Extracted data entries:
↓

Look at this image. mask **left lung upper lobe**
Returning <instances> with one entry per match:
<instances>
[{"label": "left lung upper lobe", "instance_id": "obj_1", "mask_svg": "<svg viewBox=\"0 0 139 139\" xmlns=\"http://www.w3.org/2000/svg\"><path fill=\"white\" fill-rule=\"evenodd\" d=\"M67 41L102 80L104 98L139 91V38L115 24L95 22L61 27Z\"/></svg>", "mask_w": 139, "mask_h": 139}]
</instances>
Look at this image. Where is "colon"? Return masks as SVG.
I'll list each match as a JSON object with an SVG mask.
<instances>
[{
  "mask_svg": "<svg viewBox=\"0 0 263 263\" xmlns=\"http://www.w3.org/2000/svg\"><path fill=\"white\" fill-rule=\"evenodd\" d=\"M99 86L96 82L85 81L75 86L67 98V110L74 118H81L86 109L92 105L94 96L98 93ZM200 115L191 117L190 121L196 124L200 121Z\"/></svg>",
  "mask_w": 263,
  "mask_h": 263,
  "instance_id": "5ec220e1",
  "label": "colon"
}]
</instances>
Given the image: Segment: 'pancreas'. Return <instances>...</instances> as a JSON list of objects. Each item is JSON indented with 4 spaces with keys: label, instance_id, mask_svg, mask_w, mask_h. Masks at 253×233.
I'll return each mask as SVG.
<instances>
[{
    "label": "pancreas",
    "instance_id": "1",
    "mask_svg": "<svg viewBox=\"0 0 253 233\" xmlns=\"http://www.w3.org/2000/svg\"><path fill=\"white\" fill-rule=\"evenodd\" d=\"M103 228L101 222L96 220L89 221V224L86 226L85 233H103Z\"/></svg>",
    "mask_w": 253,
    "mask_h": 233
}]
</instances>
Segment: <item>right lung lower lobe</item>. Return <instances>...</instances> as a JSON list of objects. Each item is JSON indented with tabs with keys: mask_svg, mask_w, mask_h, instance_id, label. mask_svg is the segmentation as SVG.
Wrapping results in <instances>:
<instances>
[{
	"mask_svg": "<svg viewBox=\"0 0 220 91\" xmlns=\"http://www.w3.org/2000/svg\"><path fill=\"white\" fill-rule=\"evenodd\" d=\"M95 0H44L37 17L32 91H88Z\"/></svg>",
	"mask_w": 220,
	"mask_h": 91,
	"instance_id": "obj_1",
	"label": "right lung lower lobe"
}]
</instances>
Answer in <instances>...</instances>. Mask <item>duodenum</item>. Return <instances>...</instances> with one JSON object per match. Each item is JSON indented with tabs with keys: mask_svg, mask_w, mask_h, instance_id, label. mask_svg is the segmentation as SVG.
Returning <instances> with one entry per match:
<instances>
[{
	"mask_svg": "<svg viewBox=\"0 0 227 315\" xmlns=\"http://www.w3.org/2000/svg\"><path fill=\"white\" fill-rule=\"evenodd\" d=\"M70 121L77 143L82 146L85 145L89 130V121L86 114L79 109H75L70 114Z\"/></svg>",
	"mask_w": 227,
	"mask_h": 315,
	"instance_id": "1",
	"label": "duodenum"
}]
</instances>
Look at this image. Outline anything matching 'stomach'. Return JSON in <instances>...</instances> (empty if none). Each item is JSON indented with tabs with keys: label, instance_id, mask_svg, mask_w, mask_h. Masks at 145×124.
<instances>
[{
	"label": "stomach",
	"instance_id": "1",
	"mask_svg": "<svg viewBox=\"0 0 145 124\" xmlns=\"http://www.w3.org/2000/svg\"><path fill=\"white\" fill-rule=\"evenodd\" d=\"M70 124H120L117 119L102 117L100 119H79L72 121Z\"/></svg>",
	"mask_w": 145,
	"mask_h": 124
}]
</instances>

↑

◆ **Goal of the exercise**
The response has to match the data exactly, line for line.

◆ **Response**
Look at this image. mask **left lung upper lobe**
Returning <instances> with one entry per match:
<instances>
[{"label": "left lung upper lobe", "instance_id": "obj_1", "mask_svg": "<svg viewBox=\"0 0 139 139\" xmlns=\"http://www.w3.org/2000/svg\"><path fill=\"white\" fill-rule=\"evenodd\" d=\"M67 41L102 80L104 98L139 91V38L115 24L95 22L61 27Z\"/></svg>", "mask_w": 139, "mask_h": 139}]
</instances>
Look at this image. Where is "colon"? Return masks as SVG.
I'll list each match as a JSON object with an SVG mask.
<instances>
[{
  "mask_svg": "<svg viewBox=\"0 0 263 263\" xmlns=\"http://www.w3.org/2000/svg\"><path fill=\"white\" fill-rule=\"evenodd\" d=\"M99 86L96 82L85 81L75 86L67 98V110L74 118H81L86 109L92 105L94 96L98 93ZM200 115L191 117L190 121L196 124L200 121Z\"/></svg>",
  "mask_w": 263,
  "mask_h": 263,
  "instance_id": "5ec220e1",
  "label": "colon"
}]
</instances>
Given the image: Segment: 'pancreas'. Return <instances>...</instances> as a JSON list of objects. Each item is JSON indented with 4 spaces with keys: label, instance_id, mask_svg, mask_w, mask_h. Masks at 253×233.
I'll return each mask as SVG.
<instances>
[{
    "label": "pancreas",
    "instance_id": "1",
    "mask_svg": "<svg viewBox=\"0 0 253 233\" xmlns=\"http://www.w3.org/2000/svg\"><path fill=\"white\" fill-rule=\"evenodd\" d=\"M103 228L101 222L96 220L89 221V224L86 226L85 233H103Z\"/></svg>",
    "mask_w": 253,
    "mask_h": 233
}]
</instances>
Segment: <item>right lung lower lobe</item>. Return <instances>...</instances> as a JSON list of objects. Each item is JSON indented with tabs with keys: mask_svg, mask_w, mask_h, instance_id, label. mask_svg is the segmentation as SVG.
Wrapping results in <instances>:
<instances>
[{
	"mask_svg": "<svg viewBox=\"0 0 220 91\" xmlns=\"http://www.w3.org/2000/svg\"><path fill=\"white\" fill-rule=\"evenodd\" d=\"M95 0H44L37 17L32 91H88Z\"/></svg>",
	"mask_w": 220,
	"mask_h": 91,
	"instance_id": "obj_1",
	"label": "right lung lower lobe"
}]
</instances>
Answer in <instances>...</instances>. Mask <item>duodenum</item>. Return <instances>...</instances> with one JSON object per match. Each item is JSON indented with tabs with keys: mask_svg, mask_w, mask_h, instance_id, label. mask_svg is the segmentation as SVG.
Returning <instances> with one entry per match:
<instances>
[{
	"mask_svg": "<svg viewBox=\"0 0 227 315\" xmlns=\"http://www.w3.org/2000/svg\"><path fill=\"white\" fill-rule=\"evenodd\" d=\"M70 121L77 143L82 146L85 145L89 130V121L86 114L79 109H75L70 114Z\"/></svg>",
	"mask_w": 227,
	"mask_h": 315,
	"instance_id": "1",
	"label": "duodenum"
}]
</instances>
Look at this image. Outline anything matching 'stomach'. Return JSON in <instances>...</instances> (empty if none). Each item is JSON indented with tabs with keys: label, instance_id, mask_svg, mask_w, mask_h. Masks at 145×124.
<instances>
[{
	"label": "stomach",
	"instance_id": "1",
	"mask_svg": "<svg viewBox=\"0 0 145 124\" xmlns=\"http://www.w3.org/2000/svg\"><path fill=\"white\" fill-rule=\"evenodd\" d=\"M70 124H120L117 119L102 117L100 119H79L72 121Z\"/></svg>",
	"mask_w": 145,
	"mask_h": 124
}]
</instances>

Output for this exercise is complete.